Thank you dad

I am Sector035 and it is time to introduce myself here too. I am a Windows/Linux system admin, security officer and part time OSINT  enthusiast. Since there were already a few ‘thank you’ posts on OSINTCurious where some of us wrote how we got sucked into the world of open source investigations, I decided to do the same. And for me there can only be one I should thank and that is my dad. I remember him as always tinkering with electronics, making photos and surrounded by ‘home computers’ all over the place. He received those for reviews and in depth articles in magazines which was one of the ways he made a living. I grew up in the days of the Acorn Electron, BBC Micro, ZX Spectrum and Commodore 64 but a lot has changed since then. What has not changed is my ever growing hunger for information and finding answers.

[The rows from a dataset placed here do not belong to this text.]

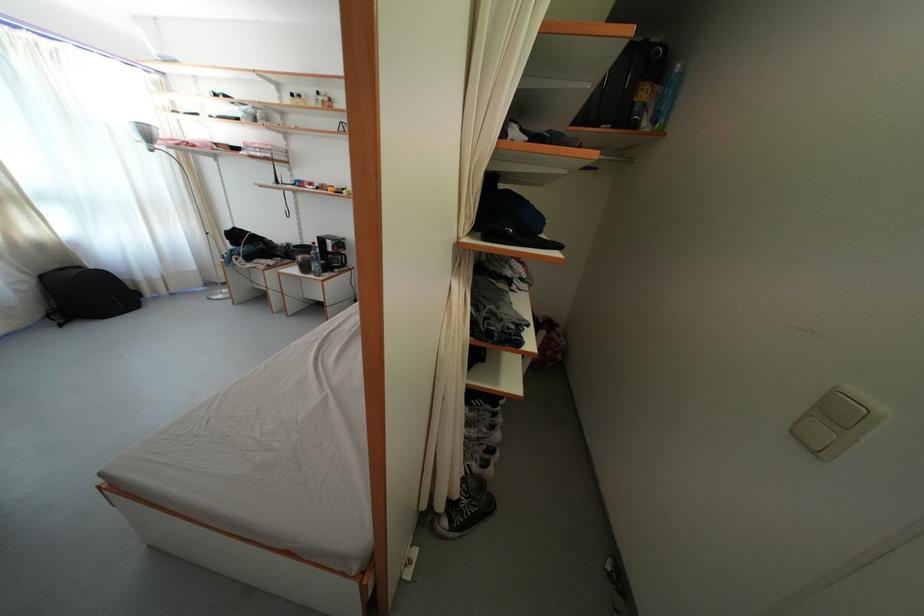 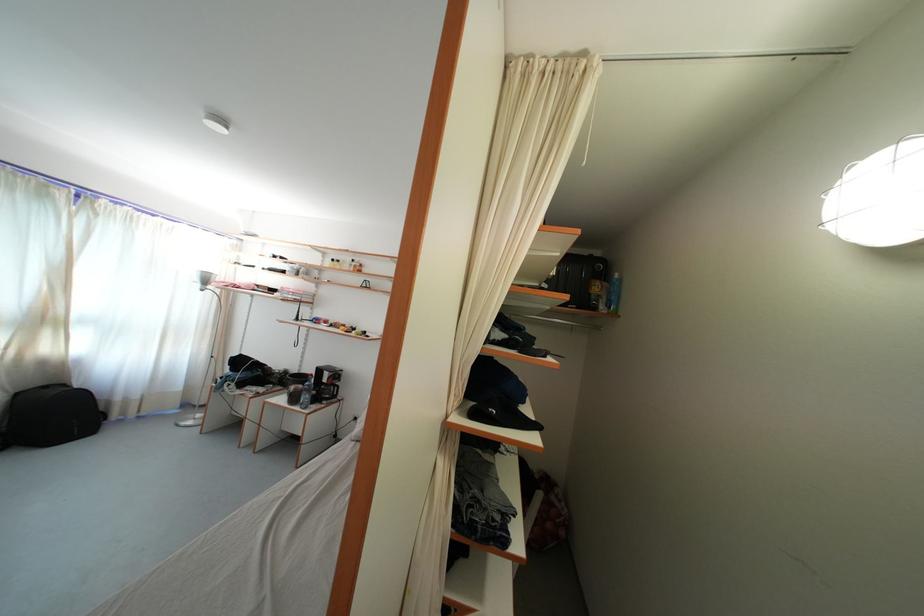 In the second image, find the point that corresponds to (311,274) in the first image.

(300, 405) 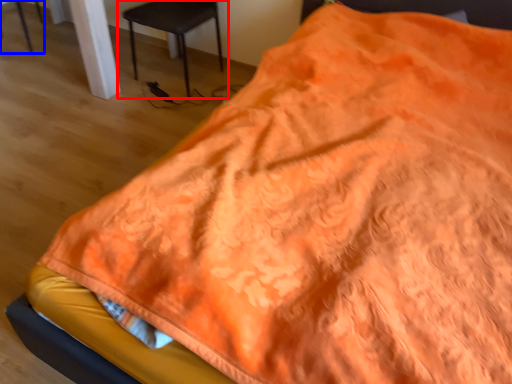 Question: Which object is further to the camera taking this photo, chair (highlighted by a red box) or chair (highlighted by a blue box)?

Choices:
 (A) chair
 (B) chair

Answer: (B)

My dad loved to puzzle, especially things that were slightly out of the ordinary. In the 80’s multiple Rubik’s cubes were acquired right after release together with other weird and innovative puzzles. And after figuring out how they worked, he would spend time to create methods to solve it. And if he couldn’t create a method because it was for instance a tiled puzzle, he would write a program in BASIC to do just that. Besides that, everything in our house was literally taken apart at least once during its existence, just to find out how it worked. Whether it was a washing machine or a simple flashlight, everything was examined while being in a perfect working state. It didn’t matter whether things were molded shut or not. His motto was: “It was once put together, so I can take it apart”. And when it did break, he usually already knew how things worked and was mostly able to fix it.

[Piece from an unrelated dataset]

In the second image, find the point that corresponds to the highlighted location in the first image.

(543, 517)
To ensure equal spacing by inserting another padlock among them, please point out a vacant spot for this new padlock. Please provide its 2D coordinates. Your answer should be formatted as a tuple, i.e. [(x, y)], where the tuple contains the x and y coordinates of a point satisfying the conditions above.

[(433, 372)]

This curiosity has triggered me from an early age and even today I still want and sometimes even ‘need’ to find out why something is the way it is. And if I see a riddle or a puzzle, I crave to have it solved. I don’t always care whether I solve it myself, or that someone else does it. It is the unanswered question that sometimes bugs me. You may call it weird, or call it a “lack of other good hobbies”. But by constantly searching for answers, I soon learned myself some basic Assembly when I was 13 or 14. About 5 years later I was using the wonderful ‘Ralph Brown’s Interrupt List’ to create brute force password tools for Novell Netware 3.11 while circumventing their newly added detection for that. And when the internet took off I researched all kinds of subjects and spent hours in libraries, simply looking for answers to questions that maybe don’t even matter to me nowadays.

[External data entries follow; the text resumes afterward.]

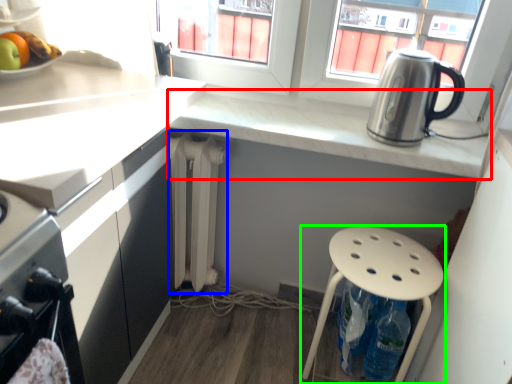 Question: Estimate the real-world distances between objects in this image. Which object is farther from countertop (highlighted by a red box), radiator (highlighted by a blue box) or stool (highlighted by a green box)?

Choices:
 (A) radiator
 (B) stool

Answer: (B) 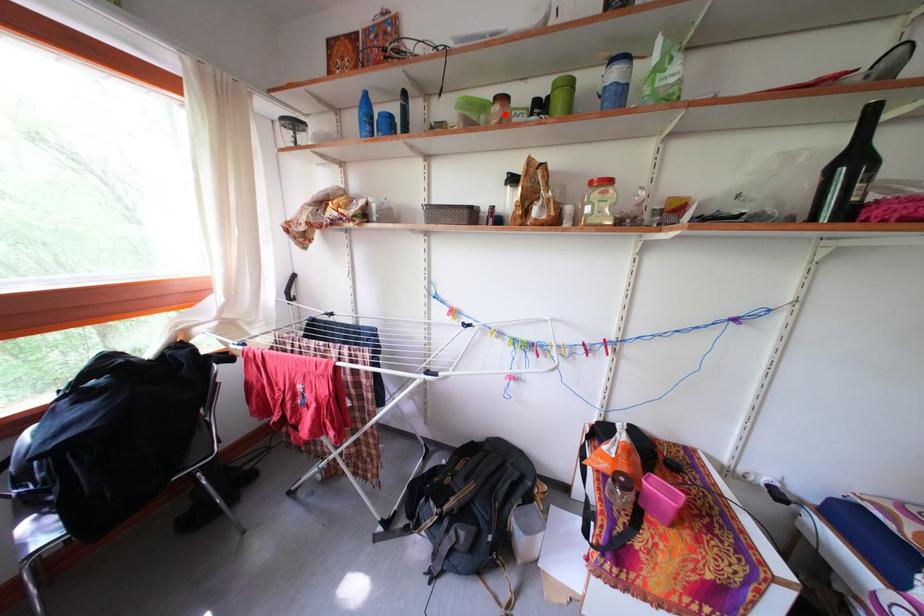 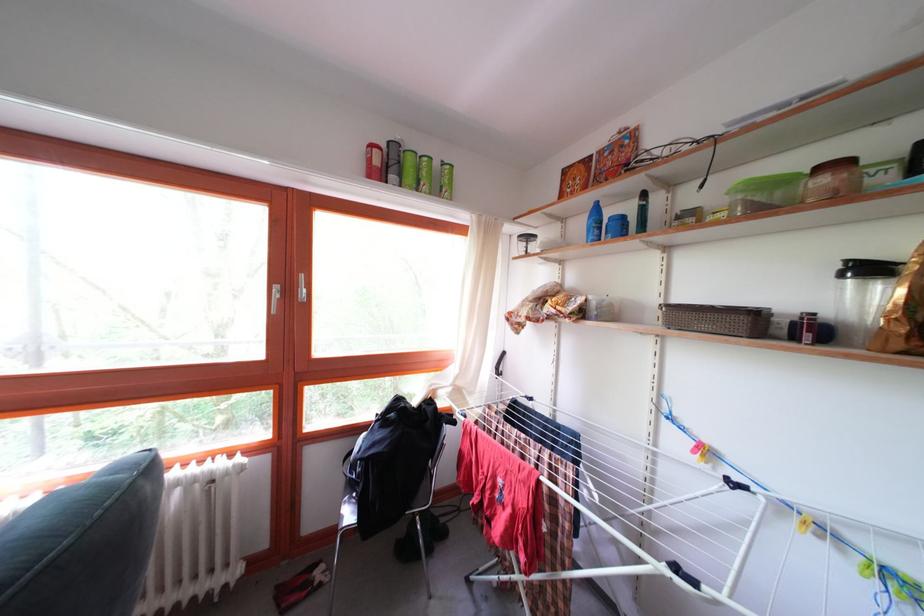 Find the pixel in the second image that matches the highlighted location in the first image.

(832, 187)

Since the late nineties I have spent many years as a system admin for multiple big clients, but there was always that drive to investigate problems. Whether I was writing an extensive root cause analysis on VMware performance issues, or trying to trace back device models of BYOD’s that kept locking LDAP accounts. There was always that passion to dig, to dig even deeper and to keep learning new things every step of the way.

My dad passed away years ago and though he is still dearly missed, I will always be thankful for many lessons I learned. And ‘be inquisitive’ is one of the most valuable once for me.